Claudia Cronenbold fue posesionada ayer como presidenta ejecutiva de Yacimientos Petrolíferos Fiscales Bolivianos(YPFB), en reemplazo de Yussef Akly, quien deja el cargo tras poco más de cuatro meses de gestión. El relevo se produce en medio de cuestionamientos a la empresa estatal por los daños atribuidos a la gasolina desestabilizada y quejas por lo que se considera un lento proceso de resarcimiento.
“Quiero agradecer a una gran boliviana y profesional, Claudia Cronenbold, gracias por su decisión y empuje, por apostar por el país, como siempre hizo en su carrera profesional; a su vez quisiera también agradecer a Yussef Akly que ha hecho una primera etapa a la cabeza de YPFB”, manifestó el presidente Rodrigo Paz.
El jefe de Estado señaló que el cambio de mando marca el inicio de un “segundo tiempo” en la estatal petrolera, con el objetivo de recuperar su rol estratégico. El mandatario expresó su deseo de que YPFB avance hacia la producción propia de combustibles de manera parcial en el corto plazo. En el país, el 100% del diésel que se comercializa es importado, al igual que el 60% de la gasolina.
El ministro de Hidrocarburos, Mauricio Medinaceli, destacó la gestión de Akly como una “difícil” primera etapa por el desabastecimiento de combustibles que atravesaba el país. “Yussef fue una pieza fundamental en lograr el abastecimiento de gasolina y diésel desde el primer día de nuestro Gobierno”, resaltó.
Durante su intervención, la nueva presidenta de YPFB expresó su compromiso de encarar la gestión con responsabilidad. “Cuente con mi total compromiso y dedicación para hacer un excelente papel. YPFB es una empresa estratégica muy importante, cuente con todo de mi parte para hacer un buen papel”, expresó.
El paso de Akly por YPFB
Yussef Akly fue posesionado como presidente ejecutivo de YPFB el 9 de noviembre de 2025, con el desafío de garantizar el suministro de combustibles y reconstruir la empresa estatal.
La crisis más fuerte de su gestión se dio por la distribución de gasolina desestabilizada, que derivó en daños a vehículos, protestas del sector transporte y un proceso de compensación cuestionado por los afectados.
Durante su breve mandato también enfrentó una reestructuración interna que incluyó el despido de 410 funcionarios, tras haberse denunciado un presunto “sabotaje” que derivó en el conflicto por la gasolina. Akly indicó que se identificaron residuos de goma y manganeso en los tanques de almacenamiento, heredados de la anterior gestión.
Su gestión también se vio cuestionada por denuncias de presuntos sobreprecios en la importación de combustibles con la empresa Trafigura. Akly rechazó las acusaciones y señaló que la compra varía según la logística, los tiempos de entrega y de pago.
Hace unos días Akly denunció un presunto desfalco millonario vinculado a la provisión de aceite de soya para biodiesel, que involucra al entorno del expresidente Luis Arce.
Seis medidas tras el cambio
En el marco del cambio de mando en YPFB, Medinaceli, anunció seis medidas, entre ellas, la suscripción de nuevos contratos con proveedores más variados para la importación de gasolina de mayor octanaje, sin modificar el precio.

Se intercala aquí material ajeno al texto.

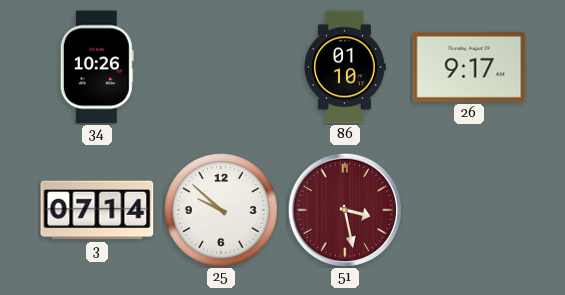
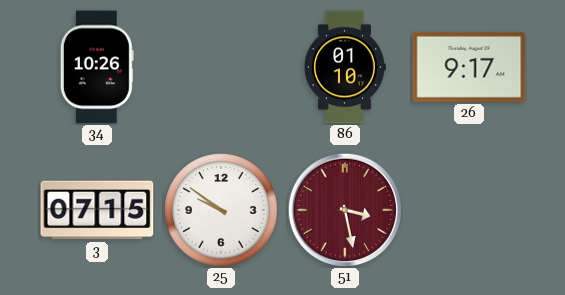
3: 07:14 -> 07:15
25: 9:52 -> 9:51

Asimismo, informó que la Agencia Nacional de Hidrocarburos (ANH) pondrá en marcha un proceso de limpieza de tanques en todos los surtidores del país, sin interrumpir el abastecimiento. La autoridad añadió que se acelerará el pago de compensaciones por la gasolina desestabilizada y la implementación de equipos de conversión a gas natural vehicular.
También señaló que se aprobará un decreto “para permitir la importación de vehículos de diesel de menos de 4000 de cilindrada y se conformará un equipo de supervisión permanente de hidrocarburos.